2017-04-17

Recap of DjangoConEurope 2017

"DjangoCon, why is everybody wearing this t-shirt?" wondered the security guys in the airport of Florence, Italy, in the beginning of April. The reason for that was DjangoCon Europe 2017 happening there for a week, full of interesting talks in an exciting location.

What I liked, was that the conference was not only about technical novelties in Django world, but also about human issues that programmers deal with in everyday life.

Interesting Non-tech Topics

According to a manifest, the conference had a goal to strengthen the Django community and to shape responsible attitude towards the works done with Django.

Healthy and Successful Community

We have to build stronger communities including everyone who wants to participate without discrimination. Although, at first, it might be difficult as people have biases, i.e. prejudices for or against one person or group; by being emphatic we can accept and include everyone no matter what is their gender identity or expression, sexual orientation, ethnicity, race, neurodiversity, age, religion, disabilities, geographical location, food diversities, body size, or family status.

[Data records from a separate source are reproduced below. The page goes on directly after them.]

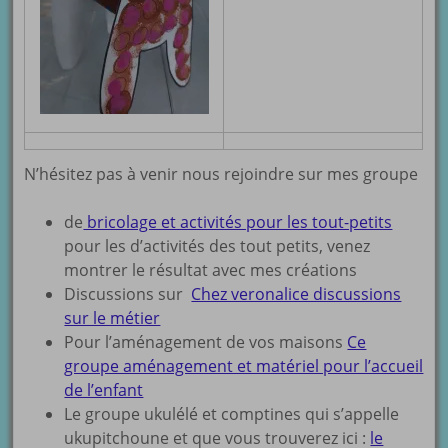
N’hésitez pas à venir nous rejoindre sur mes groupe
de
bricolage et activités pour les tout-petits
pour les d’activités des tout petits, venez
montrer le résultat avec mes créations
Discussions sur
Chez veronalice discussions
sur le métier
Pour l’aménagement de vos maisons
Ce
groupe aménagement et matériel pour l’accueil
de l’enfant
Le groupe ukulélé et comptines qui s’appelle
ukupitchoune et que vous trouverez ici :
le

Valuing diversity and individual differences is the key for a healthy, positive and successful community, that empowers its members and helps them grow stronger and happier.

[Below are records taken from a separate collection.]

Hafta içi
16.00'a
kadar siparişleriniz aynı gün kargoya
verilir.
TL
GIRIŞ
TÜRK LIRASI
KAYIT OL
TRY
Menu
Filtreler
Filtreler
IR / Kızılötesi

Responsibility for How We Use Technology

Information technology companies (Apple, Alphabet, Microsoft, Amazon, and Facebook) are among the most traded companies in the world. IT connects people and their things, automates processes, stores and treats historical data. Usually you don't need many physical resources to start an IT business. Software developers have a power to shape the future, but should use this power responsibly:

With this, great responsibility is upon us: to make the future a better place, to make the future more evenly distributed, across gender gaps and discriminations, breaking economical, political and geographical barriers.

Business

  • When creating an online business, it is important to think about the business value that your product will give to people and the way you will make money with it. Don't make assumptions without talking to your customers.
  • When choosing employees for your company, give them freedom how to prove their knowledge: by a quiz, or whiteboard interview, or a take-home programming task. Different people have different ways how to best represent their skills.
  • Launch as early as possible. Track the usage statistics with Google Analytics or other analytics service. Collect emails for the mailing list. Write about your product in a blog and personalized emails.
  • Django is an open-source project based on the hard work of many professionals, and if you gain any commercial value of it and appreciate the framework, you should donate to the Django Software Foundation.

Interesting Tech Topics

From the technical point of view, I liked several ideas mentioned in the conference:

Automate your processes

  • For starting new projects, you can have boilerplates with the mostly used functionalities already prepared. Django management command startproject has a parameter --template for that where you can pass a URL to a zip file.
  • Developers should have troubleshooting checklists for debugging, just like airplane pilots.
  • There are several types of tests. Unit tests check the functionality of individual functions or methods. Integration tests check how different units work together. The functional tests check how the processes of business requirements work from start to end. Finally, there is manual testing requiring people to click through the website and fill in the forms. Some tests like the ones involving third-party authentication or mobile phones, are hardly possible to automate. Anyway, manual testing is the most expensive in time and resources (besides it being boring for the tester), functional tests go after them, then integration tests, and lastly unit tests. Although automatic testing adds up to the development time, in the long run it makes the systems more stable and error proof.

What about Django

  • You can extend the Django ORM with custom lookups, transactions, and filtered prefetchings, to make your QuerySets more readable and more capable.
  • Once again, PostgreSQL has more capabilities than MySQL and is more stable. Use EXPLAIN ANALYZE ... SQL command to find the bottlenecks of your database queries. You can usually fix them by adding indexes.
  • You can have custom indexes for your database tables, to optimize the performance on PostgreSQL (or some other vendor) database.
  • Django 1.11 is out and it's a long-term support version.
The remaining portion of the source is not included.